The health determinant, social isolation or lack of a social support network (SSN), and their effects on premature mortality after acute MI may mandate further scrutiny by the cardiovascular community, for several reasons. First, as a predictor of 1-year mortality, a low SSN is equivalent to many of the classic risk factors, such as elevated cholesterol level, tobacco use, and hypertension. Therefore, the absence of social supports should be considered a risk factor for complications after MI. In fact, many of the biochemical markers that mediate the effects of elevated cholesterol level or tobacco use are also elevated in the depressed individual. Second, treatment of acute MI is costly. Because low social support is associated with increased 1-year mortality, neglecting the role of the SSN may diminish the possible gains accrued during acute-phase treatment [12].

High levels of social support predict improvements in depression symptoms over the first post-MI year in depressed patients. High levels of support may protect patients from the negative prognostic consequences of depression because of improvements in depression symptoms [13]. To ensure that patients after AMI are able to return to previous levels of functioning, it is important to provide adequate health care, both in somatic and psychiatric aspects of treatment, as well as appropriate social support from the community, including the employment management.

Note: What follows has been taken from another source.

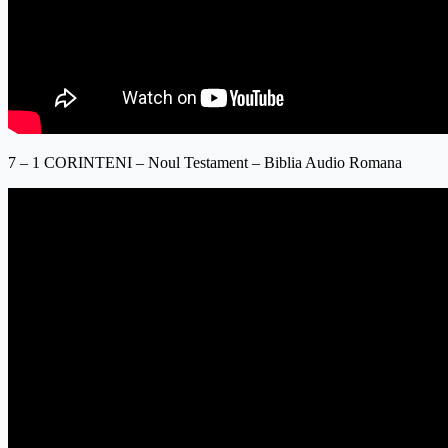
7 – 1 CORINTENI – Noul Testament – Biblia Audio Romana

Inadequate relationship between an employer and an employee could lead to an increased risk of acute coronary artery disease as a result of stress at work, excessive overtime and over commitment to work without consequential awards. Depression can occur after an acute myocardial infarction and, consequently, has a significant impact on morbidity of somatic disease. Patients in the post infarct-period are difficult to recover from depression due to the lack of adequate social support from the community. This can result in the progression of depressive symptoms in the form of occurrence of suicidal ideation and suicide attempts, increased risk of subsequent heart incident and permanent or temporary disability and inability to work. Lack of understanding by the employer of the employee, who suffered severe somatic disease, such as myocardial infarction, is an important social factor in the recovery of somatic diseases and the emergence of mental disorders that accompany it. Patients who survived after acute myocardial infarction need occupational rehabilitation and re-socialization, as well as adequate social support from the employer and the community, in order to prevent mental illness or, if it has already develop, to reduce the intensity of symptoms and prevent its deterioration.